To evaluate sequence similarities between the geosmin synthase genes, in our set of 66 Bacteria strains, we compared the calculated geosmin gene tree described in the previous section, with a heatmap representing pairwise sequence similarities values between all the gene sequences. This percent identity matrix was calculated, with the amino acid trimmed alignment, using CLUSTAL OMEGA online tool99,100 and the graphical representation was done with the online tool Evolview101,102.

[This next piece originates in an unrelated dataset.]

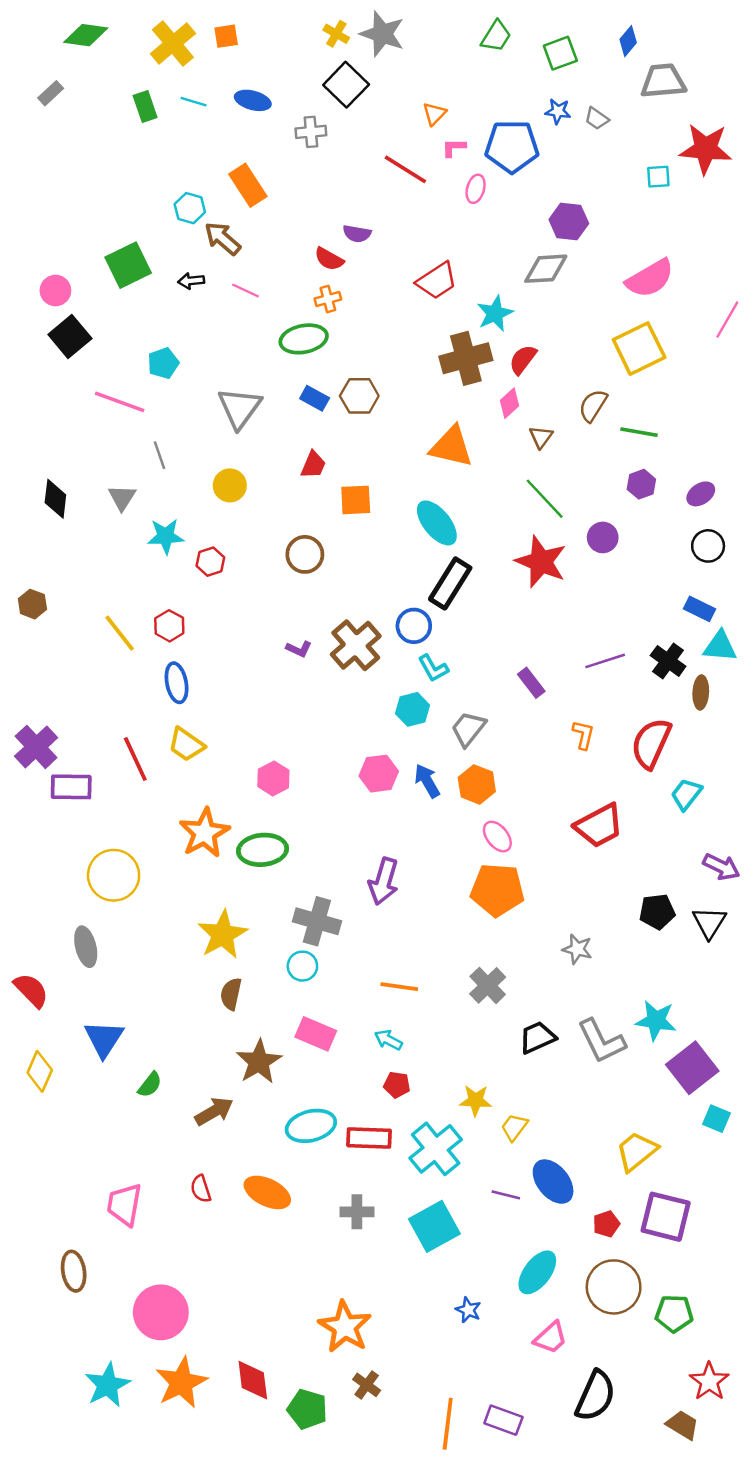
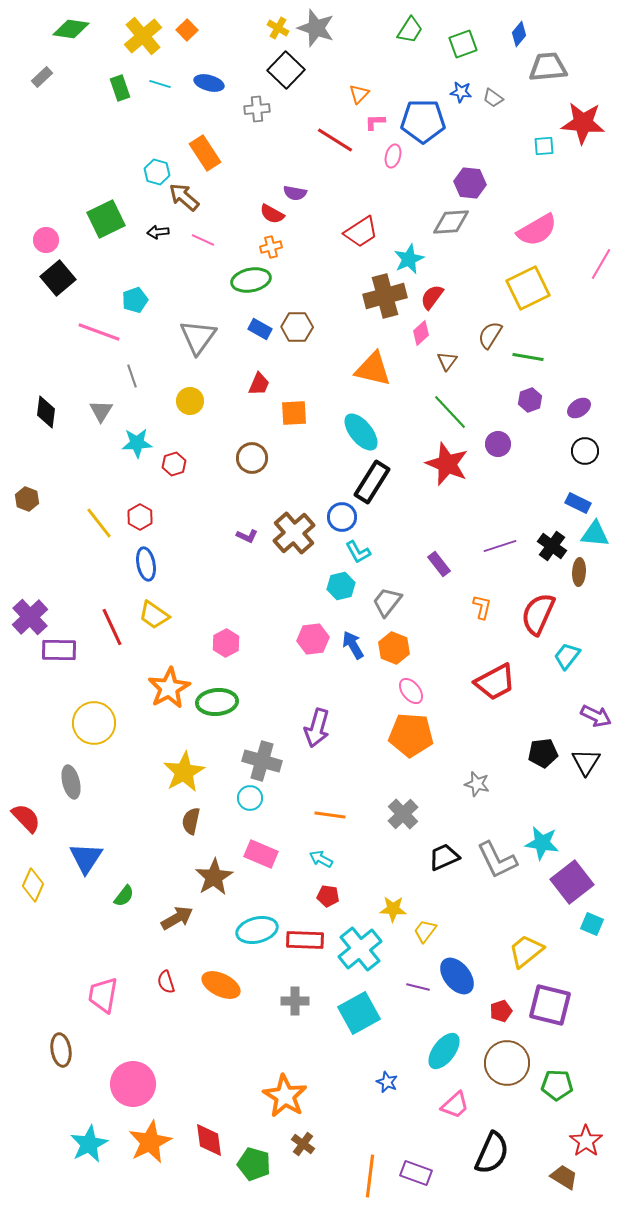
orange square: (226, 36) -> (187, 30), turned -35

Detection of recombination

To detect adaptive evolution in the bacterial geosmin gene, the rates of synonymous and non-synonymous substitutions were estimated using algorithms in the Datamonkey.org web-server103. The detection possible recombination was performed with Genetic Algorithm for Recombination Detection (GARD)104, a method that identifies recombination, and can be used as a pre-analysis to the inference selection tests performed afterwards.

We used the protein alignment prepared for the geosmin gene distribution analysis in the 3 bacterial phyla which we back translated to DNA, as suggested by the software’s documentation, using EMBOSS Backtranseq V6.6.0 online tool105.

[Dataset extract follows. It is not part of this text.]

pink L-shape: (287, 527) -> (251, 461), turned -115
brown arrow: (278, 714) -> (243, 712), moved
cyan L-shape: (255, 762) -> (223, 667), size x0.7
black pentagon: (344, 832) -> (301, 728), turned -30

Natural selection scanning

To detect the possibility of adaptive (positive) or purifying (negative) selection selection in the geosmin gene in Bacteria, we used Datamonkey web-server103 algorithms SLAC (Single-Likelihood Ancestor Counting) and FUBAR (Fast Unconstrained Bayesian AppRoximation). Finally, MEME (Mixed Effects Model of Evolution) performed a test for the identification of individual sites also subject to positive or purifying selection. The global ratio of non-synonymous nucleotide substitutions (dN) to synonymous nucleotide substitutions (dS) was employed as an indicator of positive or negative selection pressure. Diversifying or positive selection dominates when the value of dN/dS is >1, dN/dS >1 implies purifying or negative selection while dN/dS = 1 is suggestive of neutral selection pressure.

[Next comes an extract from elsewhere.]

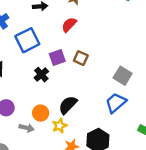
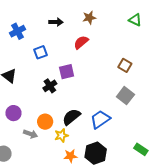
blue square: (27, 40) -> (40, 52), size x0.6
brown square: (81, 58) -> (125, 65), moved
blue trapezoid: (116, 103) -> (100, 119), moved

Chemical analysis of geosmin production

The Cyanobacteria culture was tested for geosmin production using SPME GC-MS at iBET - Instituto de Biologia Experimental e Tecnológica by the Food and Health Division Laboratory (Oeiras, Portugal). Solid phase microextraction (SPME) was used for the extraction of volatile compounds from Cyanobacteria cultures. Briefly, 2.5 mL of sample (mix of fresh algae culture, 8 mL of ddH2O and 3 g of NaCl) were measured to a 10 mL headspace vial (La-Pha-Pack®) and were capped with a white PTFE silicone septum (Specanalitica). The SPME operating conditions were: extraction temperature 40 °C for 40 min, rotating speed 250 rpm, agitator during 10 s, desorption time 5 min at 260 °C. Analysis were carried out in a GCMS-QP2010 Plus (Shimadzu®) equipped with an AOC-5000 autosampler (Shimadzu®). A divinylbenzene/Carboxen/polydimethylsiloxane (DVB/Car/PDMS) fiber (SUPELCO Analytical, Bellefonte, PA, USA) was used for headspace SPME sampling. For the analysis a capillary column ZB-5MSi (Zebron, phenomenex®) capillary column 30 m, 0.25 mm (IS), 0.25 µm (film thickness) was used. The working conditions were: injector temperature: 260 °C, injection mode: splitless, detector temperature: 250 °C. High-purity helium (≥99.999%) was used as the carrier gas, column oven temperature was kept at 50 °C for 3 min, increased to 180 °C at a rate of 8 °C min−1 and maintained for 8 min, then was increased to 230 °C at 25 °C min−1 and maintained for 1 min.; carrier gas (He) 2.00 mL.min−1, interface and ion source temperature in MS were at 250 °C. Mass spectra were acquired in Electron Ionization (EI) mode at 70 eV. in a m/z range between 29–299 with a scan speed of 555 scans s−1. Geosmin in samples was detected in Single Ion Monitoring (SIM) mode using characteristic ions m/z 111, 112, 125 and 126. The geosmin solution (100 µg μL−1 in methanol; Sigma - Aldrich®) was used as standards for GC-MS analysis. Dilution series from 100 µg ml−1 to 5 ng ml−1 were prepared for the geosmin standard to test the response and sensitivity of the GC-MS method. Geosmin was identified using the mass spectra libraries, NIST 21, 27, 107, 147 and Wiley 229.